- Opening Delimiter -
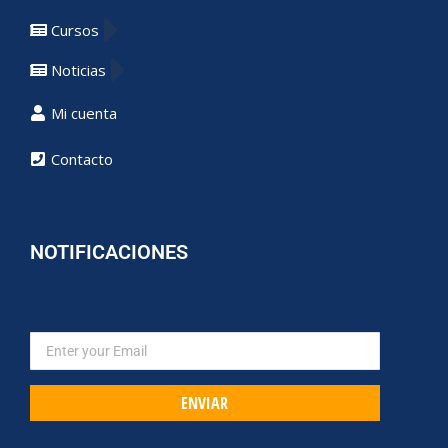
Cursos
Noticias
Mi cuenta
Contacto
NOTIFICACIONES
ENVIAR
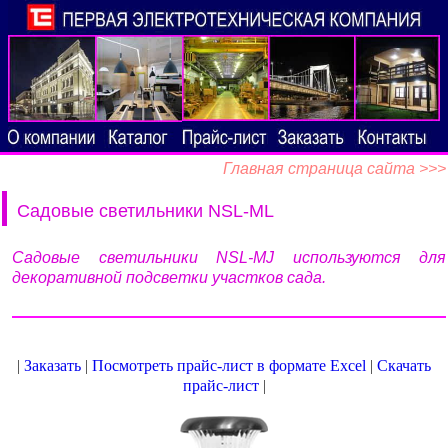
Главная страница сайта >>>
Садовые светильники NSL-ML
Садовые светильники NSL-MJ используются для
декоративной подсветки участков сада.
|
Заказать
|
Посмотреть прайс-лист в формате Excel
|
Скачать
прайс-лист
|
- Closing Delimiter -
- Opening Delimiter -
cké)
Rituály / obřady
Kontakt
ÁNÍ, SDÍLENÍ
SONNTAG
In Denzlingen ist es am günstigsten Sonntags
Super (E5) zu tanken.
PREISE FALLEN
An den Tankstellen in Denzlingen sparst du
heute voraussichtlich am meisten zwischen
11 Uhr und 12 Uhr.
- Closing Delimiter -
- Opening Delimiter -
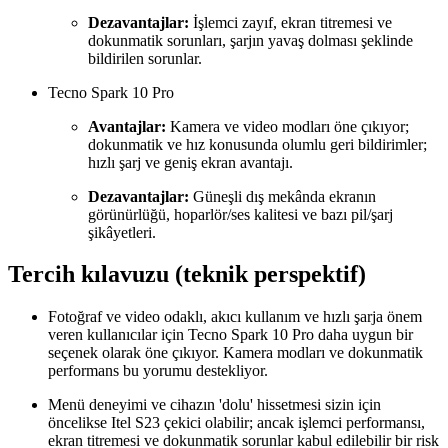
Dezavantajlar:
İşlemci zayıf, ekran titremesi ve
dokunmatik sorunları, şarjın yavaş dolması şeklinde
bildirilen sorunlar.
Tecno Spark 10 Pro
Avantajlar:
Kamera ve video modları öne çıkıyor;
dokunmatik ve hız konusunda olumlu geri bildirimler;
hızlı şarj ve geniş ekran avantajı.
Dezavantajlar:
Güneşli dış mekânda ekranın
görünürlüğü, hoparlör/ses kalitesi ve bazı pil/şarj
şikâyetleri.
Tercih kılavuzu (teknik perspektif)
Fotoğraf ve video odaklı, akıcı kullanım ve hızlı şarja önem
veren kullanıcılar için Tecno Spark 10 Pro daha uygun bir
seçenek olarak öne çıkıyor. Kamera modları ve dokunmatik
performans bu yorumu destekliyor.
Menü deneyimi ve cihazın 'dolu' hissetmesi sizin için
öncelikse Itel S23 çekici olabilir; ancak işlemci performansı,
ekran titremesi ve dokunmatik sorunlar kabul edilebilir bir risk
- Closing Delimiter -
__WHAT YOU WILL DO__.
Would you copy, unchanged, the stretch of the records above that begins at the line containing "dokunmatik sorunları, şarjın" and ends at the line containing "performans bu yorumu destekliyor.", and only that?

__RESULT OF THIS TASK__.
dokunmatik sorunları, şarjın yavaş dolması şeklinde
bildirilen sorunlar.
Tecno Spark 10 Pro
Avantajlar:
Kamera ve video modları öne çıkıyor;
dokunmatik ve hız konusunda olumlu geri bildirimler;
hızlı şarj ve geniş ekran avantajı.
Dezavantajlar:
Güneşli dış mekânda ekranın
görünürlüğü, hoparlör/ses kalitesi ve bazı pil/şarj
şikâyetleri.
Tercih kılavuzu (teknik perspektif)
Fotoğraf ve video odaklı, akıcı kullanım ve hızlı şarja önem
veren kullanıcılar için Tecno Spark 10 Pro daha uygun bir
seçenek olarak öne çıkıyor. Kamera modları ve dokunmatik
performans bu yorumu destekliyor.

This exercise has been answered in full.